## Description of the task:
Lines below that include "utilizar" are the answer; copy each one.
____ Records to process
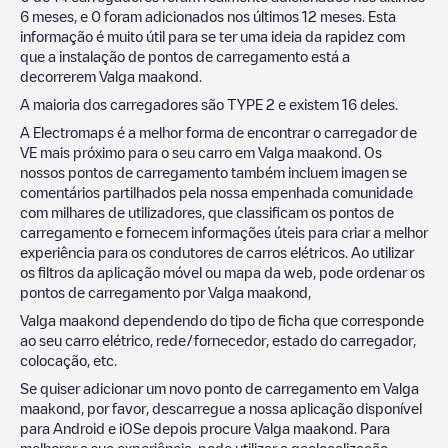
6 meses, e
0
foram adicionados nos últimos 12 meses. Esta
informação é muito útil para se ter uma ideia da rapidez com
que a instalação de pontos de carregamento está a
decorrerem
Valga maakond
.
A maioria dos carregadores são
TYPE 2
e existem
16
deles.
A Electromaps é a melhor forma de encontrar o carregador de
VE mais próximo para o seu carro em
Valga maakond
. Os
nossos pontos de carregamento também incluem imagen se
comentários partilhados pela nossa empenhada comunidade
com milhares de utilizadores, que classificam os pontos de
carregamento e fornecem informações úteis para criar a melhor
experiência para os condutores de carros elétricos. Ao utilizar
os filtros da aplicação móvel ou mapa da web, pode ordenar os
pontos de carregamento por
Valga maakond
,
Valga maakond
dependendo do tipo de ficha que corresponde
ao seu carro elétrico, rede/fornecedor, estado do carregador,
colocação, etc.
Se quiser adicionar um novo ponto de carregamento em
Valga
maakond
, por favor, descarregue a nossa aplicação disponível
para Android e iOSe depois procure
Valga maakond
. Para
melhorar a sua experiência, pode utilizar a geolocalização.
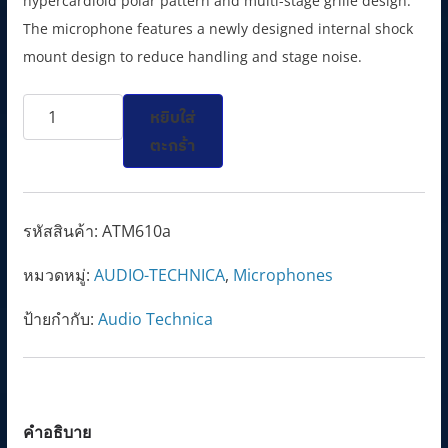
hypercardioid polar pattern and multi-stage grille design.
n
n
The microphone features a newly designed internal shock
a
t
mount design to reduce handling and stage noise.
l
p
จำนวน
p
r
หยิบใส่
ATM610a
r
i
ตะกร้า
Hypercardioid
i
c
Dynamic
c
e
Handheld
e
i
รหัสสินค้า:
ATM610a
Microphone
w
s
หมวดหมู่:
AUDIO-TECHNICA
,
Microphones
ชิ้น
a
:
s
4
ป้ายกำกับ:
Audio Technica
:
,
5
5
,
9
4
0
คำอธิบาย
0
.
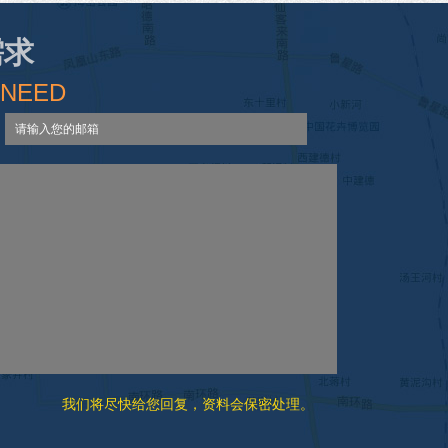
需求
 NEED
我们将尽快给您回复，资料会保密处理。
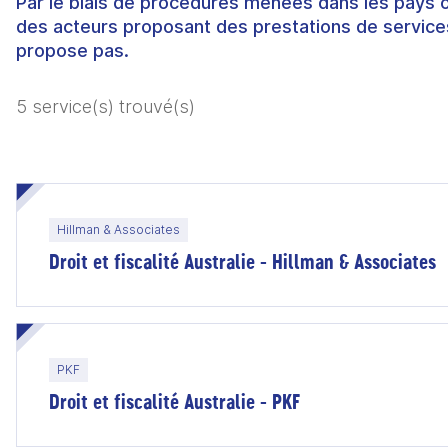
Par le biais de procédures menées dans les pays 
des acteurs proposant des prestations de services
propose pas.
5 service(s) trouvé(s)
Hillman & Associates
Droit et fiscalité Australie - Hillman & Associates
PKF
Droit et fiscalité Australie - PKF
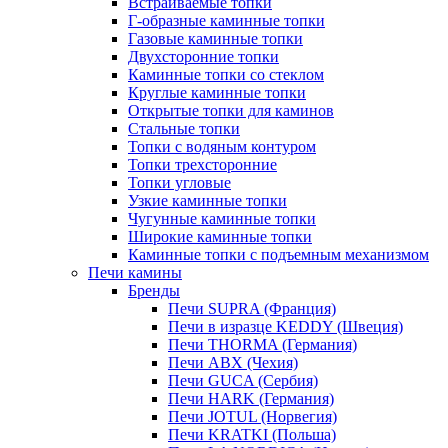
Встраиваемые топки
Г-образные каминные топки
Газовые каминные топки
Двухсторонние топки
Каминные топки со стеклом
Круглые каминные топки
Открытые топки для каминов
Стальные топки
Топки с водяным контуром
Топки трехсторонние
Топки угловые
Узкие каминные топки
Чугунные каминные топки
Широкие каминные топки
Каминные топки с подъемным механизмом
Печи камины
Бренды
Печи SUPRA (Франция)
Печи в изразце KEDDY (Швеция)
Печи THORMA (Германия)
Печи ABX (Чехия)
Печи GUCA (Сербия)
Печи HARK (Германия)
Печи JOTUL (Норвегия)
Печи KRATKI (Польша)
________
## Solution to the exercise:
experiência para os condutores de carros elétricos. Ao utilizar
melhorar a sua experiência, pode utilizar a geolocalização.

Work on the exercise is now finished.